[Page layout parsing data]
.....
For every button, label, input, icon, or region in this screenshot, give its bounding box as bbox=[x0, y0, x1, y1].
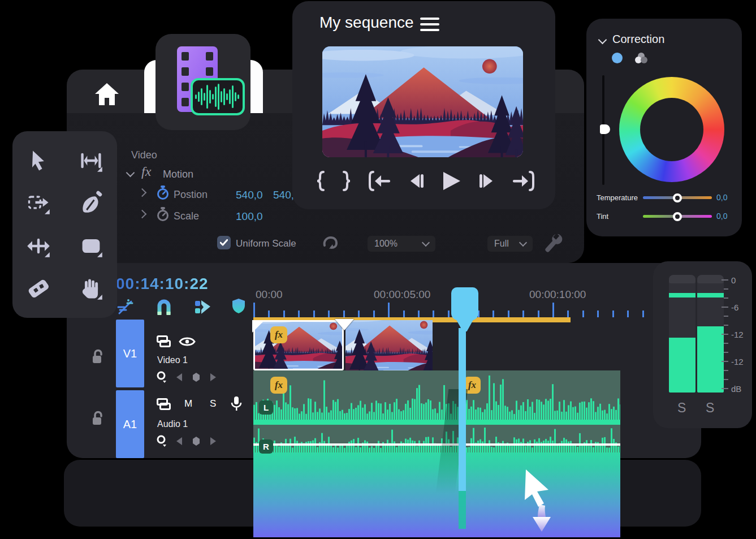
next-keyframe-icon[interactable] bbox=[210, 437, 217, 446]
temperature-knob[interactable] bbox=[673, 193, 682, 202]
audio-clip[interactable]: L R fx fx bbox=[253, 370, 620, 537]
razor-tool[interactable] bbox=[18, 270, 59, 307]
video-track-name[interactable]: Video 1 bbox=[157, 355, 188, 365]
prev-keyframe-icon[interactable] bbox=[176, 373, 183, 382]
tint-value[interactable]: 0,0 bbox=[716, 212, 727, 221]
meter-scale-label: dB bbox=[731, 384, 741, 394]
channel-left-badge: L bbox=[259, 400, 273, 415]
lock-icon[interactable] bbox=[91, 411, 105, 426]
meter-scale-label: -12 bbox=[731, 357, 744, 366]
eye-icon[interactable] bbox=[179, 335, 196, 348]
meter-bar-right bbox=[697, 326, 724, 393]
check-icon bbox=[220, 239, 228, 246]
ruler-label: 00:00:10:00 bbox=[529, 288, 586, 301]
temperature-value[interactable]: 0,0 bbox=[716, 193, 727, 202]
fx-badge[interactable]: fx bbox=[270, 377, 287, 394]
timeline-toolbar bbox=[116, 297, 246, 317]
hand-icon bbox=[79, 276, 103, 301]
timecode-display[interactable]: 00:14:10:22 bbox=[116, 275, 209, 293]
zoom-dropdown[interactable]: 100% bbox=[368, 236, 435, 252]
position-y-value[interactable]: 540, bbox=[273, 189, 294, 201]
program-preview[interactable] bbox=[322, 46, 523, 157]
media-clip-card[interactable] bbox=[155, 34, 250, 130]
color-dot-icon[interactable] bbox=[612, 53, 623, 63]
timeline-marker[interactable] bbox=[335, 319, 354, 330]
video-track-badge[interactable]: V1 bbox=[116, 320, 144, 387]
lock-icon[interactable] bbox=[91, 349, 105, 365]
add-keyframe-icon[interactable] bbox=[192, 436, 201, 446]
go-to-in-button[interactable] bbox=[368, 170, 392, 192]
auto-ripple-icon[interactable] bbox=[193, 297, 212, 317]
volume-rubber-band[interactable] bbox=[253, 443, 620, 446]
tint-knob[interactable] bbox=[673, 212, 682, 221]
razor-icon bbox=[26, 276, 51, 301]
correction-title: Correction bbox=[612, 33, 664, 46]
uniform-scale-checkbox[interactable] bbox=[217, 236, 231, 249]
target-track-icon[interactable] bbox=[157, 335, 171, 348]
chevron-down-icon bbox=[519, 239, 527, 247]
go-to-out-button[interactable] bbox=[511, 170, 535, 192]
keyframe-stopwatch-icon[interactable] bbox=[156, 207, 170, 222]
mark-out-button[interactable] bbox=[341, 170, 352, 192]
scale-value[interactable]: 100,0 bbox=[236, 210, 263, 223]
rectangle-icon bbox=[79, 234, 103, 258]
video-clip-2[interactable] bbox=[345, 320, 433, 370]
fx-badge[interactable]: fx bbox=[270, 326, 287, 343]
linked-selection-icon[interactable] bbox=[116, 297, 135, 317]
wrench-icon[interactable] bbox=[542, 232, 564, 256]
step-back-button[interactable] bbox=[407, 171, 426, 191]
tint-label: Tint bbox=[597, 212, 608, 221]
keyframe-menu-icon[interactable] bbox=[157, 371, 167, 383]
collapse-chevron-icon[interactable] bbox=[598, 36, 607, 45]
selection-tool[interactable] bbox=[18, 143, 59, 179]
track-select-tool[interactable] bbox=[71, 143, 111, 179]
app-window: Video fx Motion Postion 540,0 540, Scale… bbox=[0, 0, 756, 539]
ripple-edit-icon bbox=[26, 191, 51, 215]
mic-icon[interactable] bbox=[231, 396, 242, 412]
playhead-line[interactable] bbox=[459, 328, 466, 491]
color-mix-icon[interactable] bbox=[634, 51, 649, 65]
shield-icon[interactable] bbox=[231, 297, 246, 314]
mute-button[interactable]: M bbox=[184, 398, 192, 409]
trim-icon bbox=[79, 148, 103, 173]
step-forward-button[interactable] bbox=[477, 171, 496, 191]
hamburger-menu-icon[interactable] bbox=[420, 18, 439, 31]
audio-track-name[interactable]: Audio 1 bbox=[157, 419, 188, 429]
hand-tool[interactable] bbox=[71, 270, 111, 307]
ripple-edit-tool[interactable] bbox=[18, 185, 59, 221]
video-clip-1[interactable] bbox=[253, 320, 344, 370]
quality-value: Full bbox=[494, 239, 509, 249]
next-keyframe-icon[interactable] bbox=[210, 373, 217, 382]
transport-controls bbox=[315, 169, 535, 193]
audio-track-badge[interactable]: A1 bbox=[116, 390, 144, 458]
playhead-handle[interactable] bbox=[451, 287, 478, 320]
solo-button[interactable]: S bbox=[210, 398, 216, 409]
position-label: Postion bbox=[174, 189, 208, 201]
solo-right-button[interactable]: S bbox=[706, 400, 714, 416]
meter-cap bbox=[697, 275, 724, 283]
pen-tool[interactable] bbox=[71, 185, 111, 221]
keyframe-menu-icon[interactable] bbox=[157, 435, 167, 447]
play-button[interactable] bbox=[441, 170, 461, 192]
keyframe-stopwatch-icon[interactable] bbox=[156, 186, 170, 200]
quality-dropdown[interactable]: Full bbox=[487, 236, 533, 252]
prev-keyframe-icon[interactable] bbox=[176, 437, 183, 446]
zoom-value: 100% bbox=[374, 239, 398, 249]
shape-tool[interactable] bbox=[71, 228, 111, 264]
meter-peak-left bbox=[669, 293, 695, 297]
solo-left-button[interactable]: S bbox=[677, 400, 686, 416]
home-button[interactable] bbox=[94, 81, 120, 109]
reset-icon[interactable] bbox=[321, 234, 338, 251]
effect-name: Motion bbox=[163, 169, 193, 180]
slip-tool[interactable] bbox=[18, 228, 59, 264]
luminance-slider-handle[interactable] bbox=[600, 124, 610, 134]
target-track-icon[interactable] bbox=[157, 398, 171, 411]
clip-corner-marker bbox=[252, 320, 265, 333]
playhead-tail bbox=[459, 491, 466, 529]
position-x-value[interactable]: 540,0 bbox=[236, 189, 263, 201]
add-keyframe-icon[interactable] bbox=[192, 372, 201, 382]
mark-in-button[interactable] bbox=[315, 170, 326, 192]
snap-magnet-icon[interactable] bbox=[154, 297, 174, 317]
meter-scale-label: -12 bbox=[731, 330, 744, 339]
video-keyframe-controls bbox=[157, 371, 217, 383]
.....
▶ Exercise requirements
Each entry needs to be returned verbatim, with its pictures left out.

▶ Output of the task
For every button, label, input, icon, or region in this screenshot, give its bounding box as bbox=[x0, y0, x1, y1].
next-keyframe-icon[interactable] bbox=[210, 437, 217, 446]
temperature-knob[interactable] bbox=[673, 193, 682, 202]
audio-clip[interactable]: L R fx fx bbox=[253, 370, 620, 537]
razor-tool[interactable] bbox=[18, 270, 59, 307]
video-track-name[interactable]: Video 1 bbox=[157, 355, 188, 365]
prev-keyframe-icon[interactable] bbox=[176, 373, 183, 382]
tint-value[interactable]: 0,0 bbox=[716, 212, 727, 221]
meter-scale-label: dB bbox=[731, 384, 741, 394]
channel-left-badge: L bbox=[259, 400, 273, 415]
lock-icon[interactable] bbox=[91, 411, 105, 426]
meter-scale-label: -12 bbox=[731, 357, 744, 366]
eye-icon[interactable] bbox=[179, 335, 196, 348]
meter-bar-right bbox=[697, 326, 724, 393]
check-icon bbox=[220, 239, 228, 246]
ruler-label: 00:00:10:00 bbox=[529, 288, 586, 301]
temperature-value[interactable]: 0,0 bbox=[716, 193, 727, 202]
fx-badge[interactable]: fx bbox=[270, 377, 287, 394]
timeline-toolbar bbox=[116, 297, 246, 317]
hand-icon bbox=[79, 276, 103, 301]
timecode-display[interactable]: 00:14:10:22 bbox=[116, 275, 209, 293]
zoom-dropdown[interactable]: 100% bbox=[368, 236, 435, 252]
position-y-value[interactable]: 540, bbox=[273, 189, 294, 201]
program-preview[interactable] bbox=[322, 46, 523, 157]
media-clip-card[interactable] bbox=[155, 34, 250, 130]
color-dot-icon[interactable] bbox=[612, 53, 623, 63]
timeline-marker[interactable] bbox=[335, 319, 354, 330]
video-track-badge[interactable]: V1 bbox=[116, 320, 144, 387]
lock-icon[interactable] bbox=[91, 349, 105, 365]
add-keyframe-icon[interactable] bbox=[192, 436, 201, 446]
go-to-in-button[interactable] bbox=[368, 170, 392, 192]
auto-ripple-icon[interactable] bbox=[193, 297, 212, 317]
volume-rubber-band[interactable] bbox=[253, 443, 620, 446]
tint-knob[interactable] bbox=[673, 212, 682, 221]
razor-icon bbox=[26, 276, 51, 301]
correction-title: Correction bbox=[612, 33, 664, 46]
uniform-scale-checkbox[interactable] bbox=[217, 236, 231, 249]
target-track-icon[interactable] bbox=[157, 335, 171, 348]
chevron-down-icon bbox=[519, 239, 527, 247]
go-to-out-button[interactable] bbox=[511, 170, 535, 192]
keyframe-stopwatch-icon[interactable] bbox=[156, 207, 170, 222]
mark-out-button[interactable] bbox=[341, 170, 352, 192]
scale-value[interactable]: 100,0 bbox=[236, 210, 263, 223]
rectangle-icon bbox=[79, 234, 103, 258]
video-clip-2[interactable] bbox=[345, 320, 433, 370]
fx-badge[interactable]: fx bbox=[270, 326, 287, 343]
linked-selection-icon[interactable] bbox=[116, 297, 135, 317]
wrench-icon[interactable] bbox=[542, 232, 564, 256]
step-back-button[interactable] bbox=[407, 171, 426, 191]
tint-label: Tint bbox=[597, 212, 608, 221]
keyframe-menu-icon[interactable] bbox=[157, 371, 167, 383]
collapse-chevron-icon[interactable] bbox=[598, 36, 607, 45]
selection-tool[interactable] bbox=[18, 143, 59, 179]
track-select-tool[interactable] bbox=[71, 143, 111, 179]
app-window: Video fx Motion Postion 540,0 540, Scale… bbox=[0, 0, 756, 539]
ripple-edit-icon bbox=[26, 191, 51, 215]
mic-icon[interactable] bbox=[231, 396, 242, 412]
playhead-line[interactable] bbox=[459, 328, 466, 491]
color-mix-icon[interactable] bbox=[634, 51, 649, 65]
shield-icon[interactable] bbox=[231, 297, 246, 314]
mute-button[interactable]: M bbox=[184, 398, 192, 409]
trim-icon bbox=[79, 148, 103, 173]
step-forward-button[interactable] bbox=[477, 171, 496, 191]
hamburger-menu-icon[interactable] bbox=[420, 18, 439, 31]
audio-track-name[interactable]: Audio 1 bbox=[157, 419, 188, 429]
hand-tool[interactable] bbox=[71, 270, 111, 307]
ripple-edit-tool[interactable] bbox=[18, 185, 59, 221]
video-clip-1[interactable] bbox=[253, 320, 344, 370]
quality-value: Full bbox=[494, 239, 509, 249]
next-keyframe-icon[interactable] bbox=[210, 373, 217, 382]
transport-controls bbox=[315, 169, 535, 193]
audio-track-badge[interactable]: A1 bbox=[116, 390, 144, 458]
playhead-handle[interactable] bbox=[451, 287, 478, 320]
solo-button[interactable]: S bbox=[210, 398, 216, 409]
position-label: Postion bbox=[174, 189, 208, 201]
solo-right-button[interactable]: S bbox=[706, 400, 714, 416]
meter-cap bbox=[697, 275, 724, 283]
pen-tool[interactable] bbox=[71, 185, 111, 221]
keyframe-menu-icon[interactable] bbox=[157, 435, 167, 447]
play-button[interactable] bbox=[441, 170, 461, 192]
keyframe-stopwatch-icon[interactable] bbox=[156, 186, 170, 200]
quality-dropdown[interactable]: Full bbox=[487, 236, 533, 252]
prev-keyframe-icon[interactable] bbox=[176, 437, 183, 446]
zoom-value: 100% bbox=[374, 239, 398, 249]
shape-tool[interactable] bbox=[71, 228, 111, 264]
meter-peak-left bbox=[669, 293, 695, 297]
solo-left-button[interactable]: S bbox=[677, 400, 686, 416]
home-button[interactable] bbox=[94, 81, 120, 109]
reset-icon[interactable] bbox=[321, 234, 338, 251]
effect-name: Motion bbox=[163, 169, 193, 180]
slip-tool[interactable] bbox=[18, 228, 59, 264]
luminance-slider-handle[interactable] bbox=[600, 124, 610, 134]
target-track-icon[interactable] bbox=[157, 398, 171, 411]
clip-corner-marker bbox=[252, 320, 265, 333]
playhead-tail bbox=[459, 491, 466, 529]
position-x-value[interactable]: 540,0 bbox=[236, 189, 263, 201]
add-keyframe-icon[interactable] bbox=[192, 372, 201, 382]
mark-in-button[interactable] bbox=[315, 170, 326, 192]
snap-magnet-icon[interactable] bbox=[154, 297, 174, 317]
meter-scale-label: -12 bbox=[731, 330, 744, 339]
video-keyframe-controls bbox=[157, 371, 217, 383]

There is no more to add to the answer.